%%

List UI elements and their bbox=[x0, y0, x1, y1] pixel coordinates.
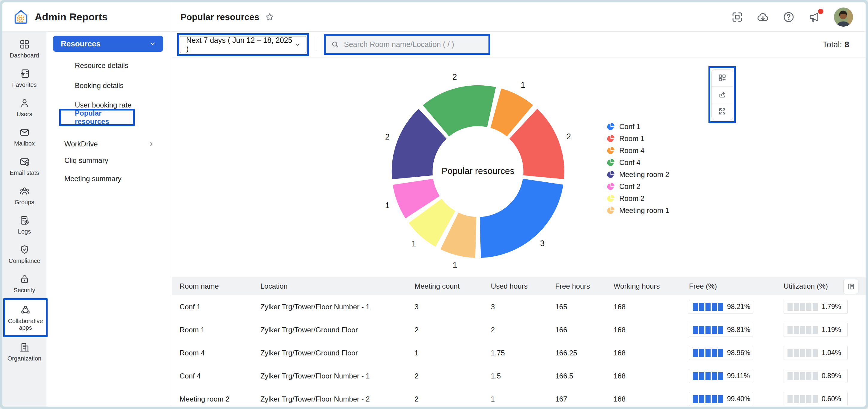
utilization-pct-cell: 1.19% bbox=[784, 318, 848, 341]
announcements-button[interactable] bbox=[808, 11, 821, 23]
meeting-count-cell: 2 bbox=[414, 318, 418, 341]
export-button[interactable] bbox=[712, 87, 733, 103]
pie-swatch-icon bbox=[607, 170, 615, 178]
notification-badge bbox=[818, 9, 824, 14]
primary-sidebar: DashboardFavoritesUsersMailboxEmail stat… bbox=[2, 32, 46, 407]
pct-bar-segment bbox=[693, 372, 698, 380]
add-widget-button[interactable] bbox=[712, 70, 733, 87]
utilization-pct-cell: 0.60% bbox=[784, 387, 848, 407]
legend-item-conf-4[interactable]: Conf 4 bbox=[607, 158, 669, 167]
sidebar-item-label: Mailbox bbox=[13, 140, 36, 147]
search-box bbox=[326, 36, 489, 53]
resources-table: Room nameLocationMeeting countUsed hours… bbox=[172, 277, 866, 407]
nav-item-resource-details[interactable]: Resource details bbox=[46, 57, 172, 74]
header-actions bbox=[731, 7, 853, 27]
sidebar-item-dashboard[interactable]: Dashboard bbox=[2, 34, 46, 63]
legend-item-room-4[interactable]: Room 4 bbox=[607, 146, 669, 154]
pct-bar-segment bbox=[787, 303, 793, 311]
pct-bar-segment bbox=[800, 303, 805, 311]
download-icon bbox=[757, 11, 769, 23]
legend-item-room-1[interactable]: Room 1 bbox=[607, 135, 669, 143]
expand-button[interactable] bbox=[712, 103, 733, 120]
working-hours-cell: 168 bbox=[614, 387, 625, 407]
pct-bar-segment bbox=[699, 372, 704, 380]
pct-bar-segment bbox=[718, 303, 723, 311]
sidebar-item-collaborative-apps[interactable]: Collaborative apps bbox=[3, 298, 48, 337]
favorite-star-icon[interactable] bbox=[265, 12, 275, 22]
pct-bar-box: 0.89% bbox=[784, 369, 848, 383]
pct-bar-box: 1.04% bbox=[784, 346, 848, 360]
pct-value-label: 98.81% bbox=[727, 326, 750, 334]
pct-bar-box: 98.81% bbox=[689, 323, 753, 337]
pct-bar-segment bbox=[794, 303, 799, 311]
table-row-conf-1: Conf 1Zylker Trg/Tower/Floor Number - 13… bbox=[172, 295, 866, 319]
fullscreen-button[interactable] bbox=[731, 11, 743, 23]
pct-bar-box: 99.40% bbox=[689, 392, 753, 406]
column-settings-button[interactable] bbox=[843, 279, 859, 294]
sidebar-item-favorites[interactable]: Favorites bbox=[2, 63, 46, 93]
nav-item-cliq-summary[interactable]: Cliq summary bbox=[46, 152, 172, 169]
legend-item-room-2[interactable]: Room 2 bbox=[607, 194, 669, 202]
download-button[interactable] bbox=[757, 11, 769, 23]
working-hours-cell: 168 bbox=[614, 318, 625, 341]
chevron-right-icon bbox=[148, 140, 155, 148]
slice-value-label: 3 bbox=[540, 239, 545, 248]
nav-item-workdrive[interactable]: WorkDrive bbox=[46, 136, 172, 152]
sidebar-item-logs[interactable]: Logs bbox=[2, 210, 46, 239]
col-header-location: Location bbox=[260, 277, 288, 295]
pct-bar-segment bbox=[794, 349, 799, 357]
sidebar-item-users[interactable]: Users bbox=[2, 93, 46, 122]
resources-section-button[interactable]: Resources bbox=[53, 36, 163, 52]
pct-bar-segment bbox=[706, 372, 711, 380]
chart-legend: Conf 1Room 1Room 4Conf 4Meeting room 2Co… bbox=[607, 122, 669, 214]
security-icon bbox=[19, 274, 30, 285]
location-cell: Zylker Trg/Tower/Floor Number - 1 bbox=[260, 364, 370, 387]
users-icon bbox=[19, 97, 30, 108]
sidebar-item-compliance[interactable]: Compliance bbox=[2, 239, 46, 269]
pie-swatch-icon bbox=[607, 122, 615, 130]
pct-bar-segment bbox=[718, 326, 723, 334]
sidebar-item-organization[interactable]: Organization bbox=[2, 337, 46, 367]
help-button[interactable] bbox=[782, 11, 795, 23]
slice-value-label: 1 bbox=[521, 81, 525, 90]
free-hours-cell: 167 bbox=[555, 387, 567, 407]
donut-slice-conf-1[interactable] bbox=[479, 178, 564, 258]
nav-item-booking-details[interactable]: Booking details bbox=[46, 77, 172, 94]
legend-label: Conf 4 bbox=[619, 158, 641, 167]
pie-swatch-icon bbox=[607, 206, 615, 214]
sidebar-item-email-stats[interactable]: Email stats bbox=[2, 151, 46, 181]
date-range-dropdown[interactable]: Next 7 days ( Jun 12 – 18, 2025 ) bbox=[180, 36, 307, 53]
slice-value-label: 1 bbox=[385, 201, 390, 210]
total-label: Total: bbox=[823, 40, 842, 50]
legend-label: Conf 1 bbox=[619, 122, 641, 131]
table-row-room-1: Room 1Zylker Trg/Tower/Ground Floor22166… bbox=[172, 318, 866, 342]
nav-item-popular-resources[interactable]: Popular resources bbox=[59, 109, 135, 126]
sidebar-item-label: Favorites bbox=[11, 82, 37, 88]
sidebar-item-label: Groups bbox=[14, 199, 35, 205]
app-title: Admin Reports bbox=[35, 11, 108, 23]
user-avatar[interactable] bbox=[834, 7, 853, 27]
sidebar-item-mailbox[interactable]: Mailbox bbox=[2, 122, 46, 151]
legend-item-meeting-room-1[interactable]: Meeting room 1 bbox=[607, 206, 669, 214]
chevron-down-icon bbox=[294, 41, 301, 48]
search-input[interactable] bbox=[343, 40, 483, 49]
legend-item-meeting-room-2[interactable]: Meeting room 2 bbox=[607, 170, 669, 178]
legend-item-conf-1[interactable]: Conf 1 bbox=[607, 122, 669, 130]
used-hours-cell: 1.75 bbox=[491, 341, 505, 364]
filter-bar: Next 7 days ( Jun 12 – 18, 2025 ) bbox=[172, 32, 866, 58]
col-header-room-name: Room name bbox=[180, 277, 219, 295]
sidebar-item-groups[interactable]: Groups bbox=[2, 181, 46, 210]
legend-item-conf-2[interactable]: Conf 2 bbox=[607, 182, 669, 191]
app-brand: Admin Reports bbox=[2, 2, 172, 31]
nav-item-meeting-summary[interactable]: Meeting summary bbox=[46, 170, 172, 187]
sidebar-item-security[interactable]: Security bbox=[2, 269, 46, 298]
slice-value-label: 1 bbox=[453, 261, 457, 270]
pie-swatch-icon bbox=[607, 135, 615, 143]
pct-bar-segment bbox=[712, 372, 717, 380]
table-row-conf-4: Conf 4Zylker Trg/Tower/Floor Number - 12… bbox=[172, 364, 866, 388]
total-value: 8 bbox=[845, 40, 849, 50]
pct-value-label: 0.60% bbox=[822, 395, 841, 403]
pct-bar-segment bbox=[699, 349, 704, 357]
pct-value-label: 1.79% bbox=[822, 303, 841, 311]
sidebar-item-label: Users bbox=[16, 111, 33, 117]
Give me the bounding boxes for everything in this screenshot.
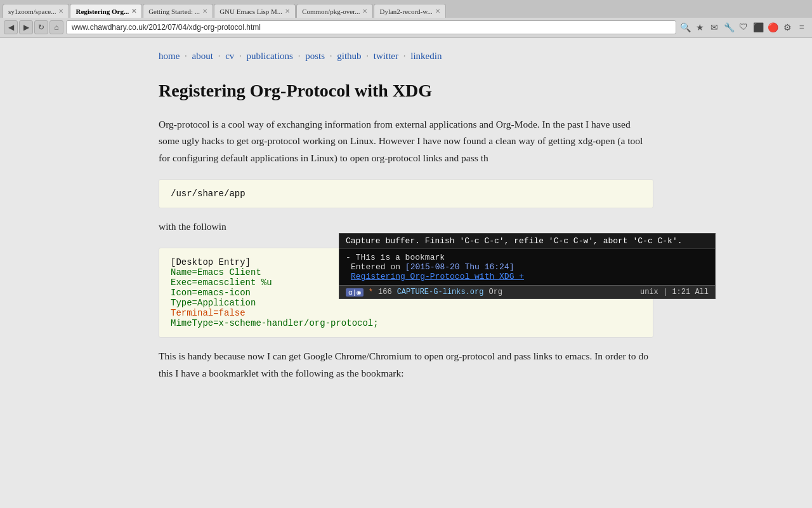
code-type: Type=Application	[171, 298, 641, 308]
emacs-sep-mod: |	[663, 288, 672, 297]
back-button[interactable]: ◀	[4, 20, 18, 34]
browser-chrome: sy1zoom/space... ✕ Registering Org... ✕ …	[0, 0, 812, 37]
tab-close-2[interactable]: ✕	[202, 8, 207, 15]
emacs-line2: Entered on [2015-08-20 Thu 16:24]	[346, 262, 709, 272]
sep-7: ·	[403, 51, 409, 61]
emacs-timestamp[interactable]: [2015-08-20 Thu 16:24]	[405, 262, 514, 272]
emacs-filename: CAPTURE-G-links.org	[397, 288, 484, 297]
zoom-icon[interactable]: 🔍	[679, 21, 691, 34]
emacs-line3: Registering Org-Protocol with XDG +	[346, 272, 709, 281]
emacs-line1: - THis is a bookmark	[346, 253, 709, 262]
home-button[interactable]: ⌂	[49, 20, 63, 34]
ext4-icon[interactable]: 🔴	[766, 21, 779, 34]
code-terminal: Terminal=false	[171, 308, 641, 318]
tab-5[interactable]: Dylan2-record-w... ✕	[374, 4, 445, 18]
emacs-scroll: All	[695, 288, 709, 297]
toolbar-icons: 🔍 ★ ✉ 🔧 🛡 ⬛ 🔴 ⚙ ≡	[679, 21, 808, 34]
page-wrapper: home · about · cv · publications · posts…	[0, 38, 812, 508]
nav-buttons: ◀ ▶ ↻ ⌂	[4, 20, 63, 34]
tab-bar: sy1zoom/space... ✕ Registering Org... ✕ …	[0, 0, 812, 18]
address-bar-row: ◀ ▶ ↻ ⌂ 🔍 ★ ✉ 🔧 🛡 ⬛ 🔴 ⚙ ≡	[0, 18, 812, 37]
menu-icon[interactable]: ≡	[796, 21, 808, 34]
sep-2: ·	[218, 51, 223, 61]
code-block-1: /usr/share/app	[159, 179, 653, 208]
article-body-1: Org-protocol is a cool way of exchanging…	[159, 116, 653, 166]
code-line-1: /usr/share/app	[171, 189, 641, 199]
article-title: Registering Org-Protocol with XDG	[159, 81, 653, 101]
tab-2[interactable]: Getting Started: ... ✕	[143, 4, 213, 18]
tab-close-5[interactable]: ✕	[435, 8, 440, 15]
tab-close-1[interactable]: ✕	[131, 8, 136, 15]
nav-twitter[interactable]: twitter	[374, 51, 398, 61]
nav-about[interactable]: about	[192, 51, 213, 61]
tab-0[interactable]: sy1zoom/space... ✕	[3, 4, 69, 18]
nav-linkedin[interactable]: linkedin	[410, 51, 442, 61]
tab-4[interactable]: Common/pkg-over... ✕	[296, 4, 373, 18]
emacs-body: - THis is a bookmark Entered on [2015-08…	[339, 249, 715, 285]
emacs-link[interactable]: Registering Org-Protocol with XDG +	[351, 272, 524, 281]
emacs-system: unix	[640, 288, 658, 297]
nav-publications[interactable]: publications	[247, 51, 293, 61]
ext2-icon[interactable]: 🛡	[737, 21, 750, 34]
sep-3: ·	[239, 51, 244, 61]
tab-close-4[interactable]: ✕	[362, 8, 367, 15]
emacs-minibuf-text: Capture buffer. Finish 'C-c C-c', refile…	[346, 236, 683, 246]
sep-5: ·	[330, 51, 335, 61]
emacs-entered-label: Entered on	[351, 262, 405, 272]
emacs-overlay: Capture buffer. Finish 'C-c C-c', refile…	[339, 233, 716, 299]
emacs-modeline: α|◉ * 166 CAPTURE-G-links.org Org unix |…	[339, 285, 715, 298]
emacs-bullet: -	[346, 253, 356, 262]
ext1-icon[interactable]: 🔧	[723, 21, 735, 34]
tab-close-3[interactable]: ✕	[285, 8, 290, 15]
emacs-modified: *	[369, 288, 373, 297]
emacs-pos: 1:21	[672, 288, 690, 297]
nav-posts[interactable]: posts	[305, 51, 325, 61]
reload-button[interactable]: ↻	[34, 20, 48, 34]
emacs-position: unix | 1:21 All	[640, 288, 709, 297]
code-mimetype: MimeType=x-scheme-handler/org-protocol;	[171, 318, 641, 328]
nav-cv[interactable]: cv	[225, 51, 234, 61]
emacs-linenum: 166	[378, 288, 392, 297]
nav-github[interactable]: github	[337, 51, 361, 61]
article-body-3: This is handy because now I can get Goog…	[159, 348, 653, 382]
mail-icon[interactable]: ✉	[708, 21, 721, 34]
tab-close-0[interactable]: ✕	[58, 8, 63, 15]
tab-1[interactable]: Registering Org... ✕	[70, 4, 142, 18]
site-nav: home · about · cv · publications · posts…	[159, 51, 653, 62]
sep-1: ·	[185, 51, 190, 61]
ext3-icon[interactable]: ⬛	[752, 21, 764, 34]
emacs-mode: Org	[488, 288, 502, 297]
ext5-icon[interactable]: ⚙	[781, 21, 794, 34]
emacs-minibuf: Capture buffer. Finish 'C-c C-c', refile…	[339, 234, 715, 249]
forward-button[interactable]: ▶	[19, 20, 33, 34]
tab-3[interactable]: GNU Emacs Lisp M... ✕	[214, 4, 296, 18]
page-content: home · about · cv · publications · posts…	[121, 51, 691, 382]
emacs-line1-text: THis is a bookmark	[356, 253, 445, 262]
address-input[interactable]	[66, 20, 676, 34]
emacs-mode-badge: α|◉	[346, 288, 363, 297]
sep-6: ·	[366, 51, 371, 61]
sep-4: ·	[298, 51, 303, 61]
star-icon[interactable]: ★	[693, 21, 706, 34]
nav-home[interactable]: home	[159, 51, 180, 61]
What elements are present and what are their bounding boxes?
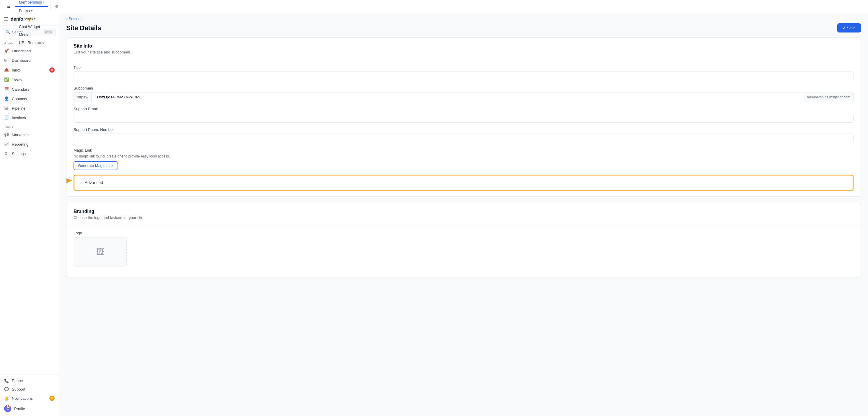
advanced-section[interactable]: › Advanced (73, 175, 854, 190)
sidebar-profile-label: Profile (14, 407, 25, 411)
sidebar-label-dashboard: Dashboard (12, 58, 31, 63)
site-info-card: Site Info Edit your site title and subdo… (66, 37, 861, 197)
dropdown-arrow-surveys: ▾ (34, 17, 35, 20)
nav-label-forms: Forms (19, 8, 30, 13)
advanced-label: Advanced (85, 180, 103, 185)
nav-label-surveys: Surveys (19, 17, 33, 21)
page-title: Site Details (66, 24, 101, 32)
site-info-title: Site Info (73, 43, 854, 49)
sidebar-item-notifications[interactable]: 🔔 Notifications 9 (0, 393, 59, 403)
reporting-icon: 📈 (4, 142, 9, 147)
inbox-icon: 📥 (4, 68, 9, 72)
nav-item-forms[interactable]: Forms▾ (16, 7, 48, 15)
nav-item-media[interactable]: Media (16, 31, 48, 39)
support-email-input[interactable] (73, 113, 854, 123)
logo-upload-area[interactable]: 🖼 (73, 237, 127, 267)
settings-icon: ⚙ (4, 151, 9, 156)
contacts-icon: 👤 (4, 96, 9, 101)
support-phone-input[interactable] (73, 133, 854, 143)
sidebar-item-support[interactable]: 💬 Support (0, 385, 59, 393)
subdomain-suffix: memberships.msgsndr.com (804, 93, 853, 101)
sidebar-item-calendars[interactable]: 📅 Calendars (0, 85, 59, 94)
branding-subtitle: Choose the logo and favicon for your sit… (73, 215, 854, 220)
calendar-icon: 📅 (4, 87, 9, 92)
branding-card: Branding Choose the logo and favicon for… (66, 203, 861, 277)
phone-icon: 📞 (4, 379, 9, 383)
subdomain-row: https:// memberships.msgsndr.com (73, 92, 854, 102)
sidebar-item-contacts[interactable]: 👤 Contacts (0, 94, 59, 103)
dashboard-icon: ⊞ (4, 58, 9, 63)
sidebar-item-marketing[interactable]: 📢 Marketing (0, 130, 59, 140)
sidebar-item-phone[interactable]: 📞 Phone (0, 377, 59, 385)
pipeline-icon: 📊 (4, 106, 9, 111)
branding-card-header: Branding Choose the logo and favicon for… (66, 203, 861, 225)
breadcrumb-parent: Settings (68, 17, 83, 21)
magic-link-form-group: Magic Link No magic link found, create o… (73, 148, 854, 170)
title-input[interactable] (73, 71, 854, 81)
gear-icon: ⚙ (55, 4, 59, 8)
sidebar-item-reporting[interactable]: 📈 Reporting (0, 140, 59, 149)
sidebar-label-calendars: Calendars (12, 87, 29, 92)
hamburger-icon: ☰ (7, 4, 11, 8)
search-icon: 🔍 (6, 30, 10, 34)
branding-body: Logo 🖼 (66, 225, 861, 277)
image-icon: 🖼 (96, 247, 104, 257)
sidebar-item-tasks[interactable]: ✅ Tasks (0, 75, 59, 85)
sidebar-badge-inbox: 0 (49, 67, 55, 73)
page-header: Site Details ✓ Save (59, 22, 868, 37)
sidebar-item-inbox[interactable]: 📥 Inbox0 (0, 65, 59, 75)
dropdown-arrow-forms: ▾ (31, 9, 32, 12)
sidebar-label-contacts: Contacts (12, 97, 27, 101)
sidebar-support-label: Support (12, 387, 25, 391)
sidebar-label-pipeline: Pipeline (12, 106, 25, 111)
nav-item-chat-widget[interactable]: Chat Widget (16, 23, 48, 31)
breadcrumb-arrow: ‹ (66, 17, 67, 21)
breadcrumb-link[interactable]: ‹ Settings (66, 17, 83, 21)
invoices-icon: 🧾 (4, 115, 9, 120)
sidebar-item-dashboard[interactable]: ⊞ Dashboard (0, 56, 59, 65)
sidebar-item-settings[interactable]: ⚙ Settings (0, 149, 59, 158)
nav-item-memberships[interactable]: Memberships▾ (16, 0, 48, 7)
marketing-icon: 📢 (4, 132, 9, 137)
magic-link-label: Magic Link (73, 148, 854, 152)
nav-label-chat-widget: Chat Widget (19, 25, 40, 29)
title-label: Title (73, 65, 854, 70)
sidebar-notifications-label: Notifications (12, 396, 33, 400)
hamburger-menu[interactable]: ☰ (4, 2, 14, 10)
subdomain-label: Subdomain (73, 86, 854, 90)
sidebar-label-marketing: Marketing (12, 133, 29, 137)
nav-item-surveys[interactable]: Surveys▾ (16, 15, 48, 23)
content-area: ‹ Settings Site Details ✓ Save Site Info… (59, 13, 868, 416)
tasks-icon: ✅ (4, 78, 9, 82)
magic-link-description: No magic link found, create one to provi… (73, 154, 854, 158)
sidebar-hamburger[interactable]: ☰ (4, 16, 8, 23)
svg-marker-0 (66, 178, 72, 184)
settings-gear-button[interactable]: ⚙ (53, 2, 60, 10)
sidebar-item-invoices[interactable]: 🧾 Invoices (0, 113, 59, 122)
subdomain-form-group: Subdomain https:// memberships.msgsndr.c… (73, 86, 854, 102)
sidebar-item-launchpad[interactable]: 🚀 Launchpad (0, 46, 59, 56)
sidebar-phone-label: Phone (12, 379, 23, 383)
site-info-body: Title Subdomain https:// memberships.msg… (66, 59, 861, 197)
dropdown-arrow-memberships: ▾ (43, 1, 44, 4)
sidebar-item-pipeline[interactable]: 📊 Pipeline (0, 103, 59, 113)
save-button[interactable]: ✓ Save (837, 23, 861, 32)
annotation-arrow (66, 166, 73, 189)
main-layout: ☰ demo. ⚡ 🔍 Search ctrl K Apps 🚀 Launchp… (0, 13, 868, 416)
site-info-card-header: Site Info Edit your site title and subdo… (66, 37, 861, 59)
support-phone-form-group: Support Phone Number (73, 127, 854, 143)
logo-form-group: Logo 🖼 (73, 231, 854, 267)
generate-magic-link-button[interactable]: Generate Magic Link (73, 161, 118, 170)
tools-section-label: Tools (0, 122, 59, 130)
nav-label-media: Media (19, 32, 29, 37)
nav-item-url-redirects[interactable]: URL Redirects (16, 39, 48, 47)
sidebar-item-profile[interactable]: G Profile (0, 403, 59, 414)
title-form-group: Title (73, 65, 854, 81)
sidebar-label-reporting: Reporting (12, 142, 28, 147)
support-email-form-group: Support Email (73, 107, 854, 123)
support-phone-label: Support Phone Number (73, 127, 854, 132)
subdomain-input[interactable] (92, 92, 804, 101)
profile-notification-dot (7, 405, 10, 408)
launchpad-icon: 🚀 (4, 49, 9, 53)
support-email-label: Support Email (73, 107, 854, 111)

%%

#### Task requirements:
Your answer must consist of every line in the listing that contains "header".

#### Response box:
header-actions bbox=[731, 7, 853, 27]
col-header-location: Location bbox=[260, 277, 288, 295]
col-header-room-name: Room name bbox=[180, 277, 219, 295]
branding-card-header: Branding Choose the logo and favicon for… (66, 203, 861, 225)
page-header: Site Details ✓ Save (59, 22, 868, 37)
site-info-card-header: Site Info Edit your site title and subdo… (66, 37, 861, 59)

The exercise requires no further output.